OK! My student helped me figure out that although I clicked on the Parent finish line object when I added my box collider, the actual collider was only on one of the seven sprites used for the finish line. I clicked edit collider and stretched the collider out over the whole finish line and it worked great. I was transported to my second slope, and at the end of the second slope I was sent back to the menu screen. One last issue though…my slope number for slope 2 still displayed as “slope 1.” Any ideas why that might be?
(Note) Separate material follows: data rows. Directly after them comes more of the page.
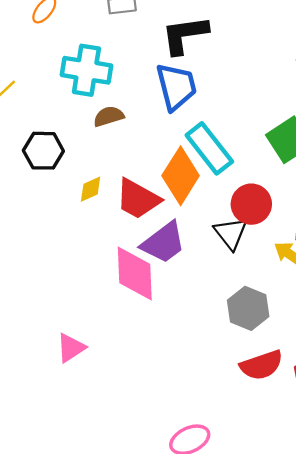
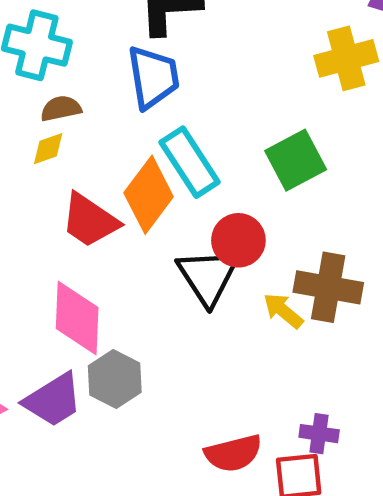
yellow diamond: (91, 189) -> (48, 149), moved
black triangle: (231, 233) -> (208, 276), size x1.4
purple trapezoid: (163, 243) -> (53, 400), moved
gray hexagon: (248, 308) -> (115, 379), moved

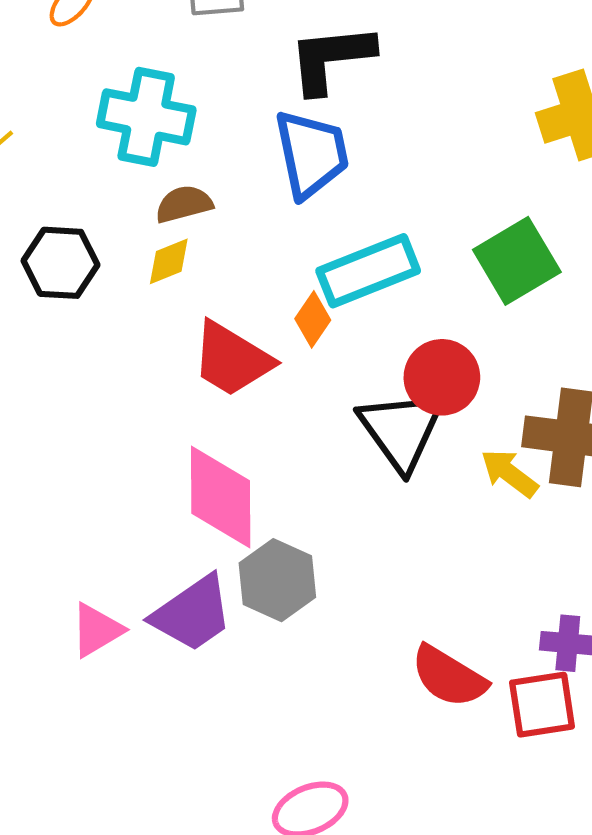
cyan rectangle: (190, 162) -> (368, 271), turned -76
orange diamond: (149, 195) -> (313, 319), size x0.5
red semicircle: (233, 453) -> (449, 677), turned 48

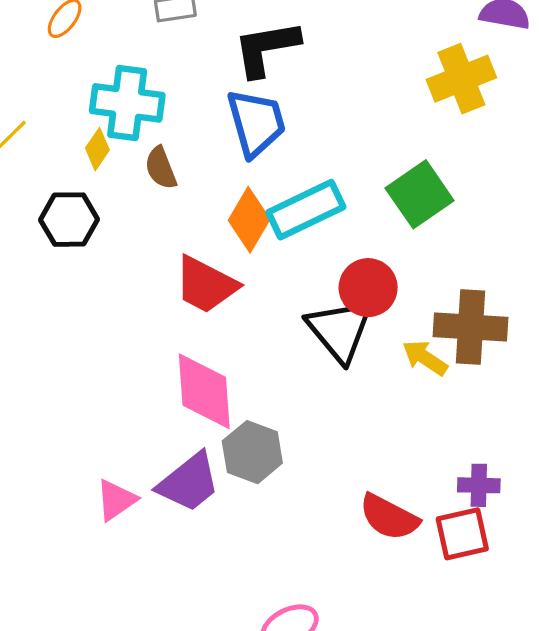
brown semicircle: (184, 204) -> (161, 168), turned -93
yellow diamond: (169, 261) -> (97, 149), moved, turned -30
orange diamond: (313, 319) -> (249, 220), moved, size x1.5

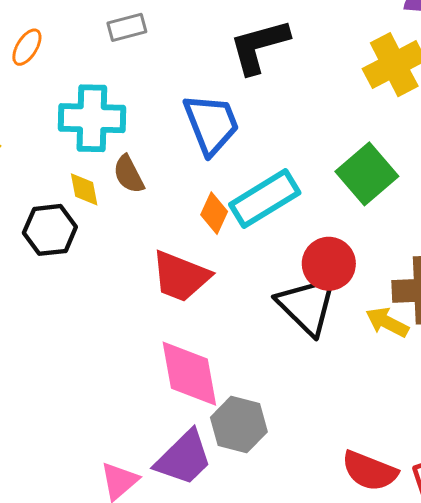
black L-shape: (266, 48) -> (259, 46), moved
yellow diamond: (97, 149) -> (84, 189), moved, turned -39
orange diamond: (249, 220) -> (214, 213), size x0.7

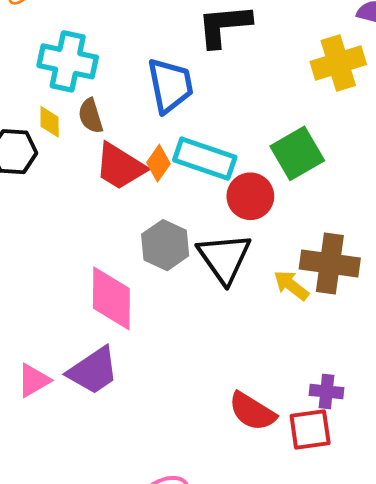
cyan rectangle: (265, 199) -> (205, 159), turned 40
red circle: (329, 264) -> (250, 196), moved
red trapezoid: (181, 276) -> (120, 166), moved
gray hexagon: (239, 425) -> (165, 245), moved

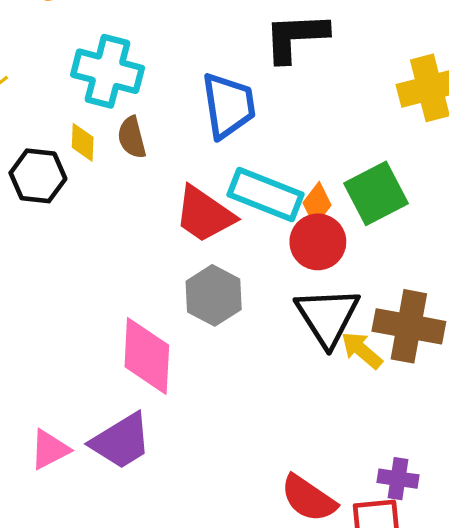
orange diamond: (158, 163) -> (317, 204), moved
red trapezoid: (120, 166) -> (204, 214), moved
black triangle: (224, 258) -> (327, 317), moved

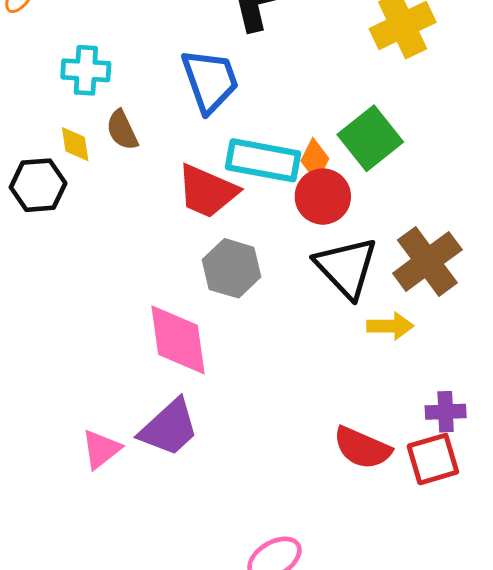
cyan cross: (107, 71) -> (86, 70), size x0.7
brown cross: (409, 326) -> (427, 261), turned -36
yellow arrow: (362, 350) -> (390, 326), moved, turned 150

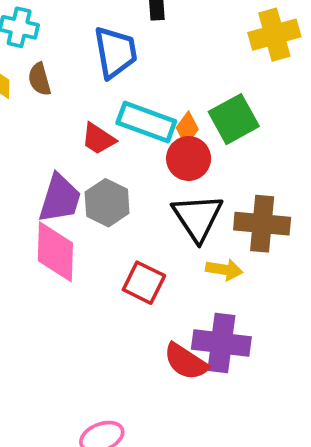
red trapezoid: (207, 191) -> (98, 139), size x0.7
brown cross: (427, 261) -> (262, 224), turned 32
purple cross: (446, 412) -> (221, 343), moved, size x1.8
purple trapezoid: (169, 428) -> (60, 198), moved, turned -40
red square: (433, 459) -> (144, 283), moved, turned 33

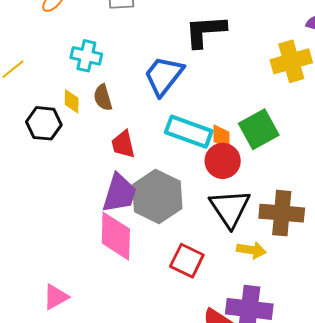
blue trapezoid: (115, 52) -> (164, 76), turned -132
orange diamond: (187, 129) -> (221, 137), turned -36
red trapezoid: (98, 139) -> (123, 144), moved, turned 44
gray hexagon: (107, 203) -> (157, 197), size x1.4

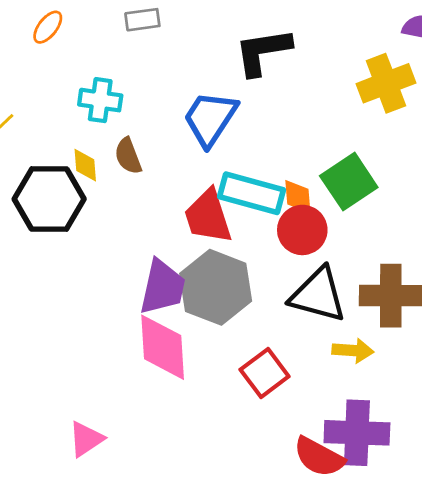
black hexagon: (44, 123) -> (49, 199), size x1.4
red trapezoid: (123, 144) -> (208, 216), moved, size x1.4
black triangle: (230, 208) -> (318, 295), turned -36
red square: (187, 261) -> (265, 373), turned 32

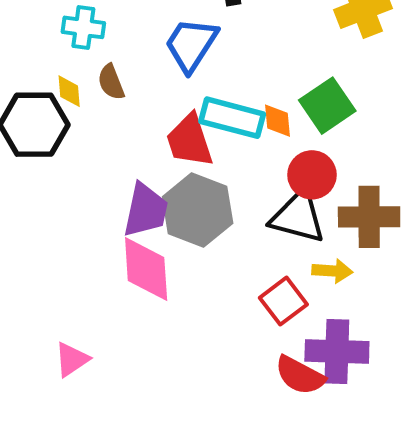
red circle: (302, 230) -> (312, 175), moved
red square: (265, 373) -> (283, 301), moved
Here is the timer HUD code:
using TMPro; // Include TMPro namespace at top of script
using System.Collections;
using System.Collections.Generic;
using UnityEngine;
using UnityEngine.UI;
using UnityEngine.SceneManagement;
public class TimerManager : MonoBehaviour
{
public TMPro.TMP_Text timerText; // Use TMP_Text for TextMeshPro
public TMPro.TMP_Text slopeNumber;
private float elapsedTime;
private bool timerRunning = true;
private Scene currentScene;
// Update is called once per frame
void Update()
{
if (timerRunning)
{
elapsedTime += Time.deltaTime;
int minutes = Mathf.FloorToInt(elapsedTime / 60f);
int seconds = Mathf.FloorToInt(elapsedTime % 60f);
string formattedTime = string.Format(" TIME {0:00}:{1:00}", minutes, seconds);
timerText.text = formattedTime;
}
int sceneIndex = currentScene.buildIndex;
string slope = "SLOPE " + sceneIndex.ToString();
slopeNumber.text = slope;
}
public void StopTimer()
{
timerRunning = false;
elapsedTime = 0.0f;
}
}
Are you 100% positive that the above field in your finish line contains the actual runtime player and not the prefab on disk?
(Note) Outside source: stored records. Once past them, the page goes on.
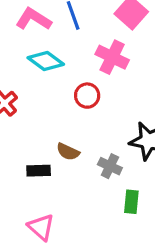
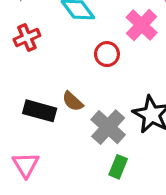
gray cross: (110, 166) -> (108, 127), size x1.5
black rectangle: (39, 171) -> (40, 111), size x1.4

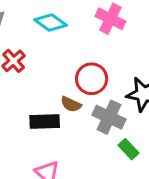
red circle: (107, 54) -> (92, 79), moved, size x1.4
green rectangle: (118, 167) -> (129, 149), turned -48

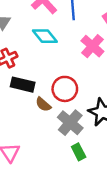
black rectangle: (45, 122) -> (23, 85), moved

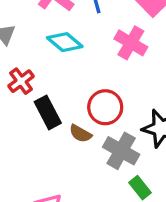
black rectangle: (23, 85) -> (48, 112), turned 60

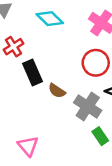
red circle: (105, 107) -> (96, 63), moved

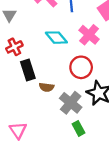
cyan diamond: (50, 19) -> (56, 38), moved
brown semicircle: (57, 91) -> (47, 87), turned -32

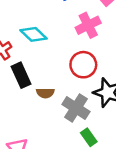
pink cross: (89, 35) -> (88, 25), turned 30
cyan diamond: (56, 38) -> (34, 34), moved

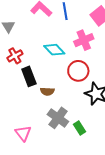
cyan diamond: (34, 34) -> (54, 50), moved
gray cross: (76, 108) -> (58, 118), moved

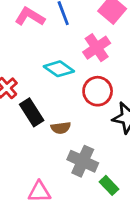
green rectangle: (79, 128) -> (109, 185), moved
pink triangle: (23, 133) -> (39, 192), turned -42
If you drag the prefab into the scene (such that it instantiates automatically at runtime) and also drag the prefab into the field above, when you press PLAY, the one in the scene gets instantiated fresh in the scene, which means that your finish line above is manipulating the “dead” asset on disk.
Those two assets would never be the same at runtime.
Here’s more reading, as well as tips to clean up your naming to remove these sorts of bedeviling ambiguities:
Instancing and prefabs in Unity and naming your variables:
If you name your public / serialized fields (variables) as simply “thing” then you set yourself up for confusion.
If something is a prefab, name it that, such as public GameObject ThingPrefab; and only drag prefabs into it. Prefabs are “dead things (assets on disk) waiting to be Instantiated.”
If something is already in the scene or you Instantiate<T>(); it in code, then store the result in a properly-named variable such as private GameObject ThingInstance;
Naming is hard… name things WELL to reduce your own confusion and wasted time.
See for yourself:
using UnityEngine;
public class PrefabVsInScene : MonoBehaviour
{
public GameObject PlayerPrefab;
public GameObject PlayerInScene;
private void Start()
{
Debug.Log("PlayerPrefab is " + PlayerPrefab.GetInstanceID());
Debug.Log("PlayerInScene is " + PlayerInScene.GetInstanceID());
}
}
I really appreciate this feedback! When I’m done teaching today I’ll try these suggestions out and let you know how it goes. I’m encouraged by how responsive this commUnity is already. I can’t wait to get past the “I don’t even know what I don’t know” phase like I did 15-20 years ago with Photoshop, Illustrator, movie editing, sound engineering, Java, Python, CAD, etc.
Wow. Time flies! I’m nearly at the end of my first semester teaching Game Design & Development in Unity at the high school level and my students and I were able to solve most of the issues that arose except:
(1) The “Slope 1” changing to “Slope 2” issue of the text not changing from 1 to 2 from before, I didn’t fully figure out if the PreFab tips could solve this.
(2) Why do my first 2 yetis move/work, but the additional 2 yetis I added (Yeti 3 & Yeti 4) just stand there and don’t move. If you run into them they “catch you” above their head and roar, but still don’t move.
(3) Why does my first Yeti catch the skier above its head and disable input so you can’t escape, but Yetis 2-4 “let the skier go” and you ski around on your side until the code makes you restart at the top of the slope you were caught in.